> **WORK INSTRUCTION**
Pick out the lines below that contain the string "сосудов" and copy them all.
[INPUT MATERIAL Boundary: Start]
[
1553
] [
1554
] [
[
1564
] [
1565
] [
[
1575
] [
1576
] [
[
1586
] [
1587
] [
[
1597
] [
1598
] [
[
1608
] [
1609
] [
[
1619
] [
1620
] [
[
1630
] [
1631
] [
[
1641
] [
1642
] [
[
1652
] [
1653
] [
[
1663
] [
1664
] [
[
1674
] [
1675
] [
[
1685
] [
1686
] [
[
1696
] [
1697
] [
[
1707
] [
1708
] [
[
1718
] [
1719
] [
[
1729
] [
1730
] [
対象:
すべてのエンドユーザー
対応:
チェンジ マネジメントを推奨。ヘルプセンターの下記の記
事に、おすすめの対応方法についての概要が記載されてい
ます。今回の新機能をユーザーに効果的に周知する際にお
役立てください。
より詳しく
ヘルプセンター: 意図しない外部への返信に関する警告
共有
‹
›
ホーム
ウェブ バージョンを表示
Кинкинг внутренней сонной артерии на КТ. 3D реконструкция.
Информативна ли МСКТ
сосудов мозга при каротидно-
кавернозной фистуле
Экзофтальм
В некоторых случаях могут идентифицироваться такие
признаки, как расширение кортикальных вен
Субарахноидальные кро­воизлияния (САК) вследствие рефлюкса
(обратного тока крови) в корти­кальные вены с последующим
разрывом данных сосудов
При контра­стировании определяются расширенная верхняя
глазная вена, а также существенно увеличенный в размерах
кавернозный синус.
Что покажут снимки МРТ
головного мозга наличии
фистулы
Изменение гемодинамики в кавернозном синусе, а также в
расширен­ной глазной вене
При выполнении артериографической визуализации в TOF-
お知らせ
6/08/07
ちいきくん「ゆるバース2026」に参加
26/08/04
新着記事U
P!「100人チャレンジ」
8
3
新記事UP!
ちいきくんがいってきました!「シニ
[INPUT MATERIAL Boundary: End]
[INPUT MATERIAL Boundary: Start]
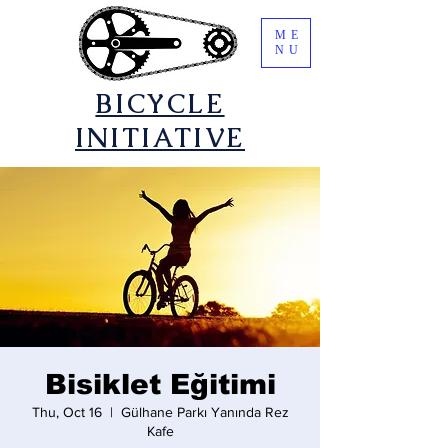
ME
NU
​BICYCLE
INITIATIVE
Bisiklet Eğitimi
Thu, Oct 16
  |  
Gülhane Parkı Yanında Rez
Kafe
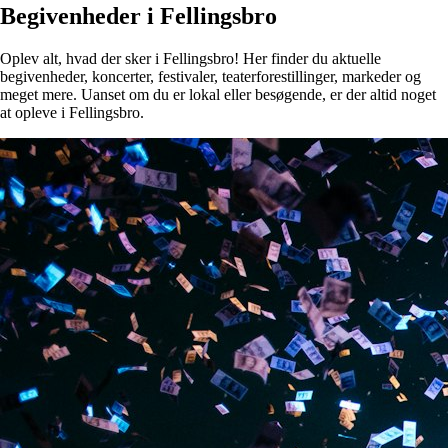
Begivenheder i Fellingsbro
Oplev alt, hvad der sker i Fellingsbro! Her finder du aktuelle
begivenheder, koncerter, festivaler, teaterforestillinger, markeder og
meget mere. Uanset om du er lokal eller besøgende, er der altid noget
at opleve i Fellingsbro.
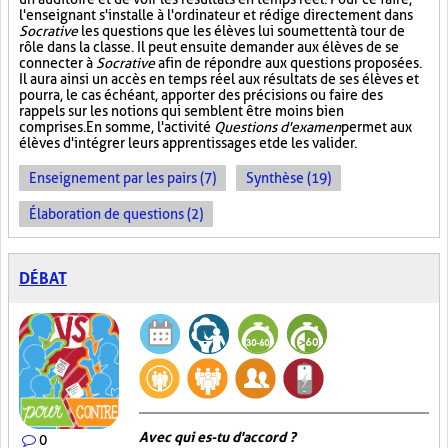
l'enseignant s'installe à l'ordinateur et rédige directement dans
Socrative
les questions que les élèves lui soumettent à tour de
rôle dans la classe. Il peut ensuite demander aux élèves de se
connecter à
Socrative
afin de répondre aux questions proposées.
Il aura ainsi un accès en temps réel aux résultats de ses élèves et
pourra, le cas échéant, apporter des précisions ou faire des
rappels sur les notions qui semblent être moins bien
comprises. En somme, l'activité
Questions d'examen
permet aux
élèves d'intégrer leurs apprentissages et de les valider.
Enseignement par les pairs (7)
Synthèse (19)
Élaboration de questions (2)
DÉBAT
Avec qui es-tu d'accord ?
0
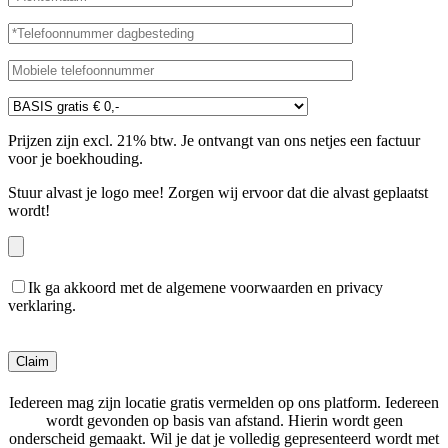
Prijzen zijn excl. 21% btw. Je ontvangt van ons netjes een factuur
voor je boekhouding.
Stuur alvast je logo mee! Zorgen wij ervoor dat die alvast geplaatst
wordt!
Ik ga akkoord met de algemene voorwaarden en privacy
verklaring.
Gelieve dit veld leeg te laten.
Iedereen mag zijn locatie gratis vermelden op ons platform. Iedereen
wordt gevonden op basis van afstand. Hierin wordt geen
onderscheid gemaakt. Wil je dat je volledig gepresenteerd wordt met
[INPUT MATERIAL Boundary: End]
[INPUT MATERIAL Boundary: Start]
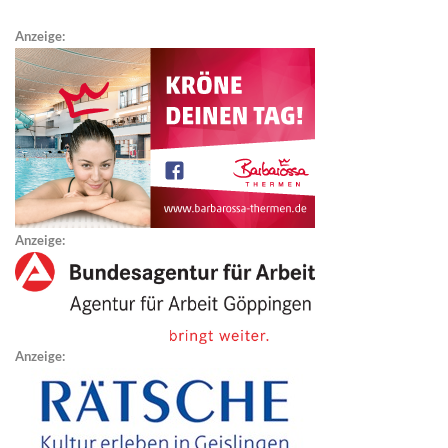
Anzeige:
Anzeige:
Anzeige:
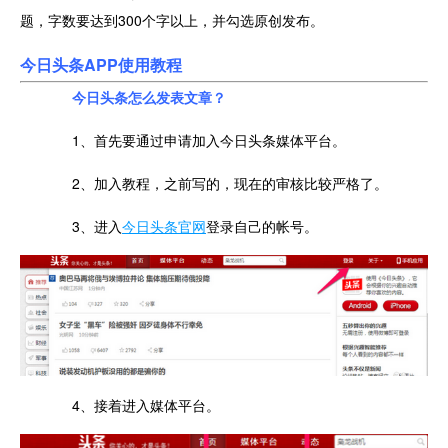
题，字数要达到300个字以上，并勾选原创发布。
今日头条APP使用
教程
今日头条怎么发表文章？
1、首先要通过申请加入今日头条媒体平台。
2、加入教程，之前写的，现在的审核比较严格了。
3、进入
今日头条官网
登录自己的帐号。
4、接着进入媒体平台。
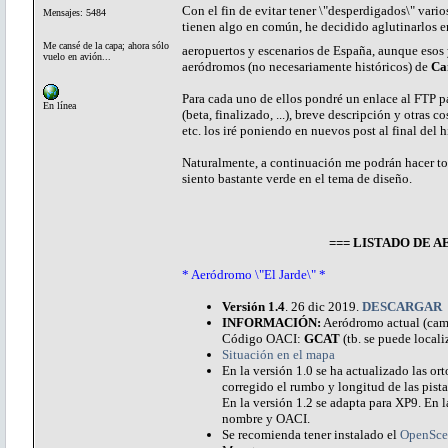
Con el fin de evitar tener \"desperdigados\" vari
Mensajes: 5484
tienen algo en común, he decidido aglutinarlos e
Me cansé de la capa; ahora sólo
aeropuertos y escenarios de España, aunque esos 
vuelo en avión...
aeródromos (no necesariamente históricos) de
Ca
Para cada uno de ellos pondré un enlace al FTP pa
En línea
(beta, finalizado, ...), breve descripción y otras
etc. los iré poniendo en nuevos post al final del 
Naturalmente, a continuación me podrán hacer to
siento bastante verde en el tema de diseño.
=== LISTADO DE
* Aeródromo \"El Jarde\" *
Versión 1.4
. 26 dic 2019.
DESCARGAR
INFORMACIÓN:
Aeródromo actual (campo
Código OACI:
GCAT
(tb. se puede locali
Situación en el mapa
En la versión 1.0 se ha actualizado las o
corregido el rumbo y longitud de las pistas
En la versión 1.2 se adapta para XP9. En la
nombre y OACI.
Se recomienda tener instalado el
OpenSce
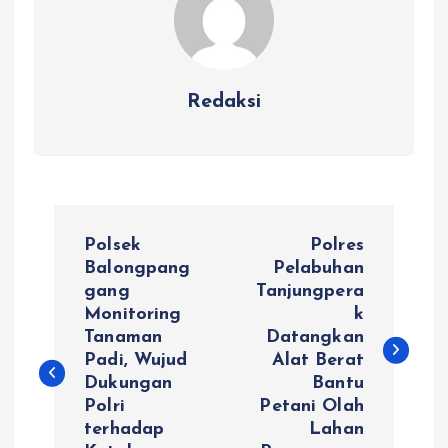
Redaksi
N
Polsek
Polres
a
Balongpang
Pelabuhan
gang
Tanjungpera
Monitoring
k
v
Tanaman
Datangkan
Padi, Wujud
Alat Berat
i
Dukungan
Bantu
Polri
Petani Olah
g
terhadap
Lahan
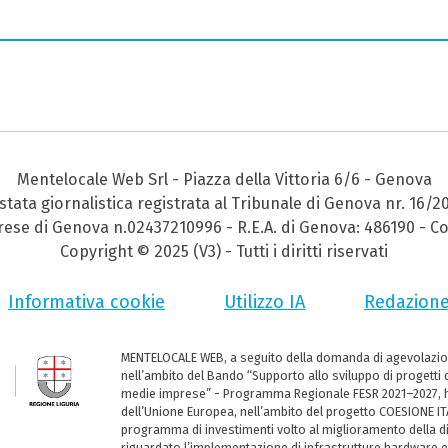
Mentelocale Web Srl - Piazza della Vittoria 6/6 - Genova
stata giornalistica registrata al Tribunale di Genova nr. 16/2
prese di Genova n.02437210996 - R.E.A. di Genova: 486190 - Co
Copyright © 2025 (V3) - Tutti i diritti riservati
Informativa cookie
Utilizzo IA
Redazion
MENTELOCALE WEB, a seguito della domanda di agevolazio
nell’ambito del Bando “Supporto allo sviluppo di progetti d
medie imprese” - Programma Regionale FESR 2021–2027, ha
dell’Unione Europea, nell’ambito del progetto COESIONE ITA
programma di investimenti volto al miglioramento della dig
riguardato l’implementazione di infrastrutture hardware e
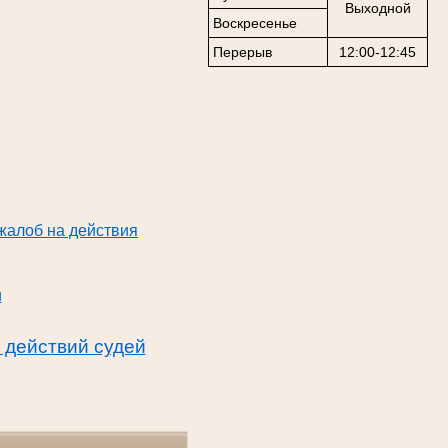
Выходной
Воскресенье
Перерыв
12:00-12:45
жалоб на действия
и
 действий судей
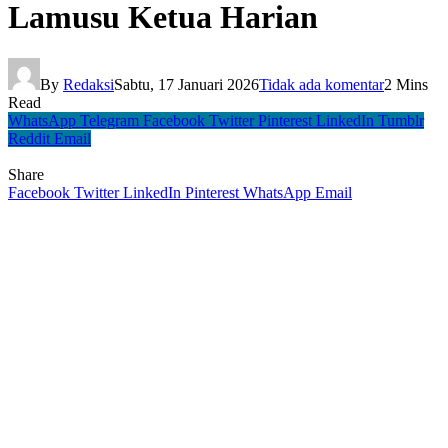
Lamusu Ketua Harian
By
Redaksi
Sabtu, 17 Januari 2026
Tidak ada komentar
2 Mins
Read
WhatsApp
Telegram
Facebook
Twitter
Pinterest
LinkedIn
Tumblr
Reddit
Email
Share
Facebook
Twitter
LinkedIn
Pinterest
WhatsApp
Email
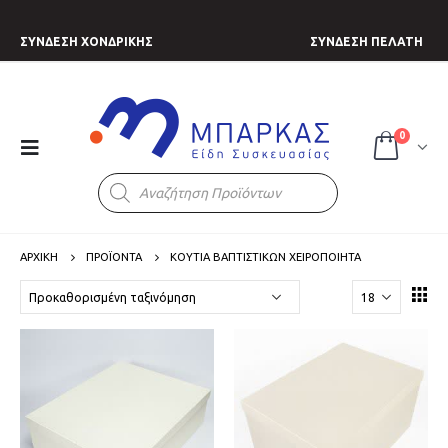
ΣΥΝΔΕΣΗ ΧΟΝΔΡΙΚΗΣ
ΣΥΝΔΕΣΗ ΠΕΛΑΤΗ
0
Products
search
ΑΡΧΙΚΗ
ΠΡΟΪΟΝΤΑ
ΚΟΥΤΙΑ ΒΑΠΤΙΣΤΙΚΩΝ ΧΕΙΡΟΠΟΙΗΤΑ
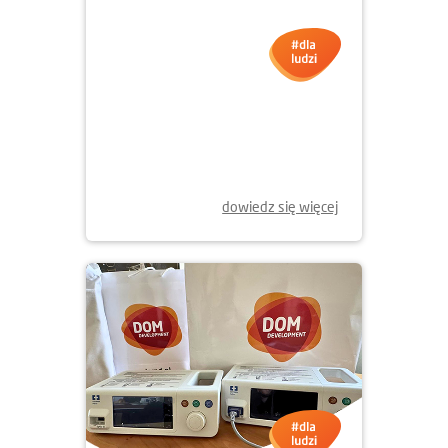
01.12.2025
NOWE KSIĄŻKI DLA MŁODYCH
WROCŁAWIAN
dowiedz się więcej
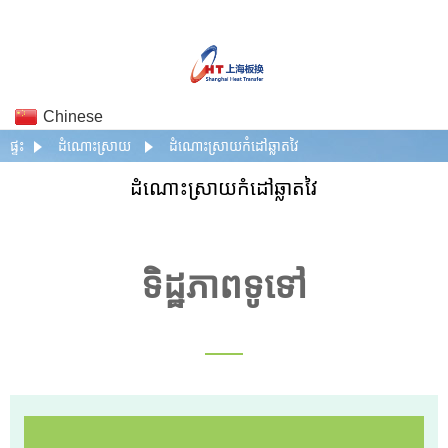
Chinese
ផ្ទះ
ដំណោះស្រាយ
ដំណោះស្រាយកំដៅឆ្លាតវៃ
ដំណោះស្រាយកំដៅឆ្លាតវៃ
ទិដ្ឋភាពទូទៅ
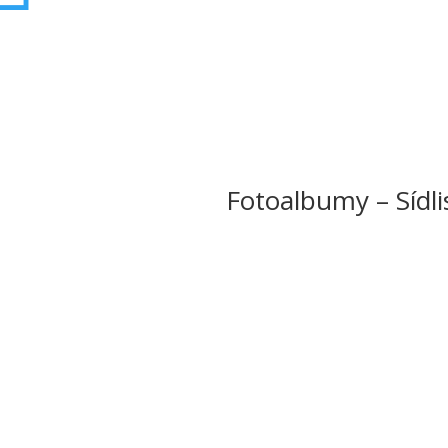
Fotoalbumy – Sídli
[INPUT MATERIAL Boundary: End]
> **SOLUTION FOR THIS PROBLEM**
сосудов мозга при каротидно-
разрывом данных сосудов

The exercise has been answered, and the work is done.